Aaron Glatt, MD, chairman of medicine and hospital epidemiologist for South Nassau Communities Hospital, Oceanside, NY, said that “homelessness, crowded housing, poor hygiene, [and] poor toiletry habits” contribute to the rise of typhus.

As of November 2018, L.A. health officials have pegged the number of epidemic typhus cases at 107.

Typhus is also breaking out in Texas, and it is also on the rise. Houston and Galveston are leading the state in the number of reported cases:

“The Texas health department reports there were 519 cases of typhus in 2017, more than three times the number in 2010. The uptick represents the fourth consecutive year that the number has increased. Harris County recorded 71 of the cases last year, up from 32 cases in 2016. Galveston County has already reported more cases in 2018, 18, than in all of last year.”

Epidemic typhus is a health problem that, in the long run, is best solved economically, by providing jobs and sanitary housing to homeless street people and slum dwellers.

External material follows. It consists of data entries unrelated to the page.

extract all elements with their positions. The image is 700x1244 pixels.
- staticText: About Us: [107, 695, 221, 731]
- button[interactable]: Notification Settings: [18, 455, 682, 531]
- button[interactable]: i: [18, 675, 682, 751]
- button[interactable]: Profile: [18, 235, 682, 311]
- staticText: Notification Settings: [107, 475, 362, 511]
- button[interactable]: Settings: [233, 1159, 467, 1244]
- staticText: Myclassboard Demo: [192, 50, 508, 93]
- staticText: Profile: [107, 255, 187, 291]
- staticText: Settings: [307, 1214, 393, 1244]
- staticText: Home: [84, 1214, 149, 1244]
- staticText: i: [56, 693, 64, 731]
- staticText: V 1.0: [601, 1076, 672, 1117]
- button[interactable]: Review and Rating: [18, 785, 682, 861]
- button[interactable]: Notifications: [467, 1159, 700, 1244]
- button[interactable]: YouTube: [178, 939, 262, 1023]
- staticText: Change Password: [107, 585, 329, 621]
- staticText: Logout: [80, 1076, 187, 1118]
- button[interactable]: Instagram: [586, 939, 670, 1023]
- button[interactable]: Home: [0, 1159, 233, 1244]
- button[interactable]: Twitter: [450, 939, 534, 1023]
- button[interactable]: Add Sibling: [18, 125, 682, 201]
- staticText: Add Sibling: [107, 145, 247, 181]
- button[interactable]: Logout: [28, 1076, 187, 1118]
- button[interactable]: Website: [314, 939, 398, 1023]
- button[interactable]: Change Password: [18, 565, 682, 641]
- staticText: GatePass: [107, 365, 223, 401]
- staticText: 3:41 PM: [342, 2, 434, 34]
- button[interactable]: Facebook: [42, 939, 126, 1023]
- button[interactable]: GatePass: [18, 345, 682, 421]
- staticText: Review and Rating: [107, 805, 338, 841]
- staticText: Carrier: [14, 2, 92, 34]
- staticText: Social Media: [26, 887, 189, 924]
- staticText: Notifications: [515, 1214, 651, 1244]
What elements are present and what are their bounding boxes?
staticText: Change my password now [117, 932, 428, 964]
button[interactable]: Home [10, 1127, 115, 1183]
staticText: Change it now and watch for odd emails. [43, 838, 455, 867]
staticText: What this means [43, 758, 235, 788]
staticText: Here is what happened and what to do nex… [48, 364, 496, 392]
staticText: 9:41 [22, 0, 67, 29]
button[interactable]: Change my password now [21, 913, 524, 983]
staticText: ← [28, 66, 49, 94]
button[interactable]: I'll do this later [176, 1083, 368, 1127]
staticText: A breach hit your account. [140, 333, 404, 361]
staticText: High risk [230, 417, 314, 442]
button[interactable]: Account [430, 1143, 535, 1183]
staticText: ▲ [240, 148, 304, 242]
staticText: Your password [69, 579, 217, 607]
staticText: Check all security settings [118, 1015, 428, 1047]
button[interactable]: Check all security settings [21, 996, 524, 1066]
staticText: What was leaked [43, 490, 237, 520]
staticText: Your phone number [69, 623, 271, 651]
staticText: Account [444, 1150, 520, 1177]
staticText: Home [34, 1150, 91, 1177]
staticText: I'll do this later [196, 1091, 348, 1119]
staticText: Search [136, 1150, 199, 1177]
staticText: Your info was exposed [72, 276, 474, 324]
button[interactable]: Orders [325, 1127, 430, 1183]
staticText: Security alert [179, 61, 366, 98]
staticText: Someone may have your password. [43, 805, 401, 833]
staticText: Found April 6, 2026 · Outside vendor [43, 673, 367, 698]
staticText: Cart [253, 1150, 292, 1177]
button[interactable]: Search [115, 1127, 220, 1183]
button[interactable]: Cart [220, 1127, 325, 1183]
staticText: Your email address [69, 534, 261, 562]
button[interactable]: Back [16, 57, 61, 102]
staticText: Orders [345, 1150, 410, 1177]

This is a daunting task but not impossible.

Years of urban blight and economic downturn are now taking their toll, manifesting as a rampant pestilence. Is epidemic typhus the tip of the iceberg? Will other deadly diseases, thought to be all but extinct, resurface in places with substandard living conditions?

Let’s not wait to find out, shall we? Instead, we can work together to find effective and realistic solutions to this medical crisis that spring from overcrowding and dirty slums.